Paper No. 0
Presentation Time: 8:00 AM-12:00 PM
SILICEOUS MICROFOSSIL AND GEOCHEMICAL EVENTS RELATED TO THE LUNDGRENI (GRAPTOLITE) EXTINCTION, EARLY SILURIAN OF THE CANADIAN ARCTIC
Siliceous microfossil, graptolite, and geochemical data from measured sections in the Cape Phillips Formation, Canadian Arctic, provide a robust data set that allows for increased calibration of radiolarian faunal turnovers, radiation events, and recognition of paleoceanographically related changes during the early Wenlock through early Ludlow (Silurian). In particular, we recognize a sequence of events associated with a major and globally recognized extinction event in the graptolite community, the Lundgreni Event, which decimates the entire cyrtograptid lineage, and most of the monograptids and retiolitids.
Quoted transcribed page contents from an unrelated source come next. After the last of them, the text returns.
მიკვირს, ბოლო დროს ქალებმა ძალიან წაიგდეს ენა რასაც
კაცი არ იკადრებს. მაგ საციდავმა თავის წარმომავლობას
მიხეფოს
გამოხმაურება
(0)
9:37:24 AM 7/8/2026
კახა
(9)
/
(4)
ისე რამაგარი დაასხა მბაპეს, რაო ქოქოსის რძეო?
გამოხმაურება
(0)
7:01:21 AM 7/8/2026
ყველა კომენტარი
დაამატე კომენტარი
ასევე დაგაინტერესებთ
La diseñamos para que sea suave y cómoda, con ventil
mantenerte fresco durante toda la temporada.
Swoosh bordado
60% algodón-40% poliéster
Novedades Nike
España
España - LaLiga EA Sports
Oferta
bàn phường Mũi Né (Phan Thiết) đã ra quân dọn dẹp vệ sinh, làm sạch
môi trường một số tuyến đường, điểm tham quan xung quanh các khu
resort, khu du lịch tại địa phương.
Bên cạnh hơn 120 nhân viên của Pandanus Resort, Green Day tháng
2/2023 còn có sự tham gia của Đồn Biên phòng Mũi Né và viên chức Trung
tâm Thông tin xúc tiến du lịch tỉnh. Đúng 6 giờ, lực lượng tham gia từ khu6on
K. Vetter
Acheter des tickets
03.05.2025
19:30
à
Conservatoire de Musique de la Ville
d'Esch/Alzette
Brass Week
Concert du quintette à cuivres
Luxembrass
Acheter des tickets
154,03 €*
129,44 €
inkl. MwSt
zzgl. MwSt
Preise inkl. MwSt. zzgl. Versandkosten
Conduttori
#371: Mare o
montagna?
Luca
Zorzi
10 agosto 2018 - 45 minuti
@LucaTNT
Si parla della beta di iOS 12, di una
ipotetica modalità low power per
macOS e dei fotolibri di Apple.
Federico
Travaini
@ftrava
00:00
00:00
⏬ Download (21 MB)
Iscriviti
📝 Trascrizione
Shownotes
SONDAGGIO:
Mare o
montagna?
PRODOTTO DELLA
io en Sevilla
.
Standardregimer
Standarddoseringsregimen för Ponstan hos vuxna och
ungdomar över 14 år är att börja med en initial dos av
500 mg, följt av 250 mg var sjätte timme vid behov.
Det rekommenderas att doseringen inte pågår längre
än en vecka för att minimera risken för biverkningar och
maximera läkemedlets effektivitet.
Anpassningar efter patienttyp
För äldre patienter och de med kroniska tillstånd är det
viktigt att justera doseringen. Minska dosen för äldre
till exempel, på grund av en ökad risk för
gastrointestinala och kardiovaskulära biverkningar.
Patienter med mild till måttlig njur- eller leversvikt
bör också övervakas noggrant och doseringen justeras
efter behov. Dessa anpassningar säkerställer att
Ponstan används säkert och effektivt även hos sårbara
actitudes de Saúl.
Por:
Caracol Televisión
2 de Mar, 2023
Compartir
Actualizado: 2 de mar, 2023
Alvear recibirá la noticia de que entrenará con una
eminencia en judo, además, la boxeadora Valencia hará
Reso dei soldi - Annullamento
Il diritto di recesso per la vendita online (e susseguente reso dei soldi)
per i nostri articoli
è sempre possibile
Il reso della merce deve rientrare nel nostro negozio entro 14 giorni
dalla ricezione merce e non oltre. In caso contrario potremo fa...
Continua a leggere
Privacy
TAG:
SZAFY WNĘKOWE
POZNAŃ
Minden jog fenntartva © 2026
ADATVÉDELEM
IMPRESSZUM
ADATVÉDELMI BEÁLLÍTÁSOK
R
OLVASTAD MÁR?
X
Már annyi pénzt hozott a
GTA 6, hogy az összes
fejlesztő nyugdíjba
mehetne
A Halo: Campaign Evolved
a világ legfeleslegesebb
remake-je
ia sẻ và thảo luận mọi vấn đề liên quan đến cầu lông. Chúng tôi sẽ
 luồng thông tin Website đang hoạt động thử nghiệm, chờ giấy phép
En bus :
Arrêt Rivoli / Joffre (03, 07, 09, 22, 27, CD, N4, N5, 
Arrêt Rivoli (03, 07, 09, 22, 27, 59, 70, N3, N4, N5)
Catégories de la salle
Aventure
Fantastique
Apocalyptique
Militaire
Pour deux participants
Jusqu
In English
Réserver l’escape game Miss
In the radiolarian community a major turnover corresponding to the first abundance of Inanigutta tarangulica group occurs within the early Homerian Cyrtograptus lundgreni-Testograptus testis Zone, prior to the Lundgreni Event. The I. tarangulica assemblage continues after the Lundgreni Event with no observed radiolarian extinctions. However; radiolarians occurring at the extinction horizon appear stressed, followed by a reduction in abundance that lasts until the end of the Wenlock.
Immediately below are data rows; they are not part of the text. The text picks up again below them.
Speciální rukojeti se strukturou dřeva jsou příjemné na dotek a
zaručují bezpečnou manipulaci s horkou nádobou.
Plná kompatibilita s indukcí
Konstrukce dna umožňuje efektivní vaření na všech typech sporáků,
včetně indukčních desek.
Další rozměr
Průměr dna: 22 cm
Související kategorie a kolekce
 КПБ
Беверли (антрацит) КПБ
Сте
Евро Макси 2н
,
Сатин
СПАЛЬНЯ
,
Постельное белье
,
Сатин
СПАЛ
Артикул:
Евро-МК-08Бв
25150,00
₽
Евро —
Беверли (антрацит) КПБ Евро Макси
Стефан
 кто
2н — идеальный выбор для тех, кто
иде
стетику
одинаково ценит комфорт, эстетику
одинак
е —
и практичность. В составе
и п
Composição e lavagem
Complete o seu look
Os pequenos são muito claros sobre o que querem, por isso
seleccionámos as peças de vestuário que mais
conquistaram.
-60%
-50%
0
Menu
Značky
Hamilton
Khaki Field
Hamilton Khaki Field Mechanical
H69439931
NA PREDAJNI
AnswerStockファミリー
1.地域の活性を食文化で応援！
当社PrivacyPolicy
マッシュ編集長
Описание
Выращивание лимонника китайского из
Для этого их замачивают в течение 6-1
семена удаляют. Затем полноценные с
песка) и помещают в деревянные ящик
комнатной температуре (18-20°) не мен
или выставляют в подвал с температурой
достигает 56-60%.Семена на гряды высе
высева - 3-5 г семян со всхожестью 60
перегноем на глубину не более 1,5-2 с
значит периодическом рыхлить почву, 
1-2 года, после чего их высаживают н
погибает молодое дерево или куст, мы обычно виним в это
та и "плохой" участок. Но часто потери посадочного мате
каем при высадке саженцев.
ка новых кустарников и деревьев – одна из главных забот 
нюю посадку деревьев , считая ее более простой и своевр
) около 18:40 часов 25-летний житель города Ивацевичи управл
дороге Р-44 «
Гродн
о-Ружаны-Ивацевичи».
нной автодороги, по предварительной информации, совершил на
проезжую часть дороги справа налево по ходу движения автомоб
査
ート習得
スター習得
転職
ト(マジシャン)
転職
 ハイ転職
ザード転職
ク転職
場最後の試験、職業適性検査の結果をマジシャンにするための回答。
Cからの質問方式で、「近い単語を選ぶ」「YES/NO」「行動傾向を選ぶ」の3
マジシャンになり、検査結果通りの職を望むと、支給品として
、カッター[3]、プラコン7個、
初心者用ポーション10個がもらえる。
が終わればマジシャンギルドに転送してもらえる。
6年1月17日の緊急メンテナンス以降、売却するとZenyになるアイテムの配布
The Lundgreni Event is accompanied by both a geochemical and sedimentological signature. A +2.5 d13Corg excursion occurs at the Lundgreni Event and is interpreted to be paleoceanographic in nature, as it is seen in two sections of differing lithofacies. Sedimentologically, an increase in allodapic limestones and shallow water fossil debris into basinal sections indicates progradation, possibly due to a lowstand. These data indicate that there is no obvious relationship between radiolarian and graptolite faunal turnovers in the mid Wenlock, irrespective of their coexistance in surface waters. Although radiolarians appear stressed at the Lundgreni Event, they recover by the early Ludlow. Decreased radiolarian abundance directly following the Lundgreni Event appears to be related to a shoaling event shifting radiolarian-rich facies basinward.